水野と顔を合わせるなり、ご内証の方のことについて何も知らなかったことを謝罪します。

水野は願いが一つだけあることを言うと、吉宗は何なりと申せと言います。

その願いとは、夜伽の際に「お信」と呼ばせて欲しいというものでした。

控えていた藤波や御伽坊主らが皆、驚きます。

吉宗は迫力のある声で、控えの者たちに本来御法度であるねだり事を許可する旨を伝える。

夜伽の最中、吉宗の女の名も信であると水野にこっそり伝えると水野は大変驚いたのでした。

夜伽が順調に終わり、吉宗はお庭番に何かを調べるように命じていました。

数日後、水野は罪人として処刑される日がきました。

首を穴に差し出しいよいよ斬首かという時、面紙だけがハラリと落ちたところに吉宗が現れました。

吉宗はお庭番にお信について調べさせていたのでした。

水野は吉宗の計らいにより、町人・進吉としてお信との新たな人生を歩むことになったのでした。

実家へは、急な病で亡くなったとだけ伝えられた。

大奥 を観た感想

よしながふみさんの原作があるのを知らず「男女逆転さた大奥ってどんな世界になっているのだろう?」という興味だけで観ました。
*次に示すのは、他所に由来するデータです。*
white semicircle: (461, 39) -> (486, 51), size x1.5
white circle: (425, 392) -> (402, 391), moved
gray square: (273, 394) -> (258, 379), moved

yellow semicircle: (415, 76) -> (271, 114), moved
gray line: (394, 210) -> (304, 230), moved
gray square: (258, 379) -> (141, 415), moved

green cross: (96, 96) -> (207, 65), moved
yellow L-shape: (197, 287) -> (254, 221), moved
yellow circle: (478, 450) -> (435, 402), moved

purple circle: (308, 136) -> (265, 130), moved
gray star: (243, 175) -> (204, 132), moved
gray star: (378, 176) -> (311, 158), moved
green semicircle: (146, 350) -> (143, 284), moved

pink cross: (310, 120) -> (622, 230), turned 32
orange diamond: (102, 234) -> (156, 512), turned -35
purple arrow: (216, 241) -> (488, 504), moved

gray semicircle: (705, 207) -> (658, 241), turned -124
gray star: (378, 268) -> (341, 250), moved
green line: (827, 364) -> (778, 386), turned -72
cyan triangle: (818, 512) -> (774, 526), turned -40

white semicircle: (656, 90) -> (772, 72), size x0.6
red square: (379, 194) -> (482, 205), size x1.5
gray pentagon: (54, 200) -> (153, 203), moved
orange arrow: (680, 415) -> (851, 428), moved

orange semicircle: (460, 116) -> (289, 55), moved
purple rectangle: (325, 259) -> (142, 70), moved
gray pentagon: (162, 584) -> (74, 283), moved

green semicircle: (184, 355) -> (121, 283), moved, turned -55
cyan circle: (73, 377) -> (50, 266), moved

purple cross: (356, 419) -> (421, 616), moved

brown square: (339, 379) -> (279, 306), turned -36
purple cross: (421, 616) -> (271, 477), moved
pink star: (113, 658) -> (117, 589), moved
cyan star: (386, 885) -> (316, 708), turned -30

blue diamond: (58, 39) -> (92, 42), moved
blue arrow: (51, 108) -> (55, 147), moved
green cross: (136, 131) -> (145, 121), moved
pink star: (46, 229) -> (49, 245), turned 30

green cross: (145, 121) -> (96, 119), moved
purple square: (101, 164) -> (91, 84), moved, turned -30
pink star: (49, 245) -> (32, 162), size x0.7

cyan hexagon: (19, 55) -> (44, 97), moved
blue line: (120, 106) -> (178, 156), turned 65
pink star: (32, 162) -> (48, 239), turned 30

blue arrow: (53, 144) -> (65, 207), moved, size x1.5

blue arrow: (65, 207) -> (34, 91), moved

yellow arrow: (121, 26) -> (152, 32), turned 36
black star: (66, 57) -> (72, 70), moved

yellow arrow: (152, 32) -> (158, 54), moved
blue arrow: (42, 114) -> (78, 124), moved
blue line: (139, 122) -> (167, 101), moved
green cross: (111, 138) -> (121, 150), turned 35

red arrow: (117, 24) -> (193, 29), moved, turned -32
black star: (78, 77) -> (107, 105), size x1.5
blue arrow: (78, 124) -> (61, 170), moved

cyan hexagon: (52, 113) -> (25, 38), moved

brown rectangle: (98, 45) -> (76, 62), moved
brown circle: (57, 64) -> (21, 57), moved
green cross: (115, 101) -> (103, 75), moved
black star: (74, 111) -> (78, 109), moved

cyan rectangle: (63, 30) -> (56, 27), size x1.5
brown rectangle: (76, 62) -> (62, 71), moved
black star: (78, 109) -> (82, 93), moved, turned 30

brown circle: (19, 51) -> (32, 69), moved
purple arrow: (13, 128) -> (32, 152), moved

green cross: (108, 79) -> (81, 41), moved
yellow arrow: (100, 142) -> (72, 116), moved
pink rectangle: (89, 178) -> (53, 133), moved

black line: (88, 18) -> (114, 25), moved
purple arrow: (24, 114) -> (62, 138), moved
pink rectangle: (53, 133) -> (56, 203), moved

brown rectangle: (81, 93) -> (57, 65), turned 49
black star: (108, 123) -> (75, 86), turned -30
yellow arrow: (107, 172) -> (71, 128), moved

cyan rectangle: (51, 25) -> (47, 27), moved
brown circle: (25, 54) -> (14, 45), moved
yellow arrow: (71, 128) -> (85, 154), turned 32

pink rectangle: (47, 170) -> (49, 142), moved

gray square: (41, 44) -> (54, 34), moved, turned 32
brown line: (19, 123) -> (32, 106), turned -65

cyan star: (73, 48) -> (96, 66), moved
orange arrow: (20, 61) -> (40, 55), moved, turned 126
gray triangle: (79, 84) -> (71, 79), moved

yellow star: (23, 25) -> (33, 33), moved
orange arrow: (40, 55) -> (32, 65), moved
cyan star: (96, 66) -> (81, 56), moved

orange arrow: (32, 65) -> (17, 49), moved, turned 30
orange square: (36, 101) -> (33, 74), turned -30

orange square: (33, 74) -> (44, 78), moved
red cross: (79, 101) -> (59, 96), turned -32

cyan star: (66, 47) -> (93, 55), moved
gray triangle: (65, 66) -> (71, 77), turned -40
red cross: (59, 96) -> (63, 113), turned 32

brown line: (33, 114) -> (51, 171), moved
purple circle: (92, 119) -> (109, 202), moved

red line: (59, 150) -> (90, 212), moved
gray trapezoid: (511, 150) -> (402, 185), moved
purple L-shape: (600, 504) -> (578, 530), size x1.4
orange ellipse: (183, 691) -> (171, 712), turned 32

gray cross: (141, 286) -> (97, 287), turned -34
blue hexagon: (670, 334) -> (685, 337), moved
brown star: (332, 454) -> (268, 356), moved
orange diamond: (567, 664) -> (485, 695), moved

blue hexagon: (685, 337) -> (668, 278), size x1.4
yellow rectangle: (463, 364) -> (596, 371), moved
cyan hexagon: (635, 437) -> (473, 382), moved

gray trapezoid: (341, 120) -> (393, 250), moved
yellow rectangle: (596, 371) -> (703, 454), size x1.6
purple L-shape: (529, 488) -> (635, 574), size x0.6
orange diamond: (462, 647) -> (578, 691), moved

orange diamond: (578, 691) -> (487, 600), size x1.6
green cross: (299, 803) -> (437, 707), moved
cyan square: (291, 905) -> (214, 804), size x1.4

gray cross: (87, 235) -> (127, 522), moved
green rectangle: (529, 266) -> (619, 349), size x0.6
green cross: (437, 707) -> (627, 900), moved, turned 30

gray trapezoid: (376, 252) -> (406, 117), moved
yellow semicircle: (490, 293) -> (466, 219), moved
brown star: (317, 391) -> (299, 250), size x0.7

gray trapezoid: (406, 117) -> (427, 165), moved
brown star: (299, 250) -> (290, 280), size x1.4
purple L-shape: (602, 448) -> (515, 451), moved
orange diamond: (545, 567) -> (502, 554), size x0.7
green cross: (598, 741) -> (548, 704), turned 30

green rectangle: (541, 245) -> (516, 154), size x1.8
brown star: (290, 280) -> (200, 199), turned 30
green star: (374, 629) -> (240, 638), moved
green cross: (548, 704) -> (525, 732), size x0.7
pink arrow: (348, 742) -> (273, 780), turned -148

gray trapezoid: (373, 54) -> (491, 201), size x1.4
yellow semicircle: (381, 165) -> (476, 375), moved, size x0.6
お互いの想いを知りながらの別れがあったり、ご内証の方は死なねばならないという話があったり、吉宗の計らいで想い人の元に行ける結末だったりと、涙なしにはこの映画を語ることは出来ません。

偶然にも吉宗の女の名も信だったというのは、表で男として振る舞っている吉宗が女に戻れる束の間の時間だったのではないかと思いました。

原作にも映画にも描かれていませんが、吉宗も紀州に想い人を残してきたのではないかと想像させるほどの柴咲コウさんの演技でした。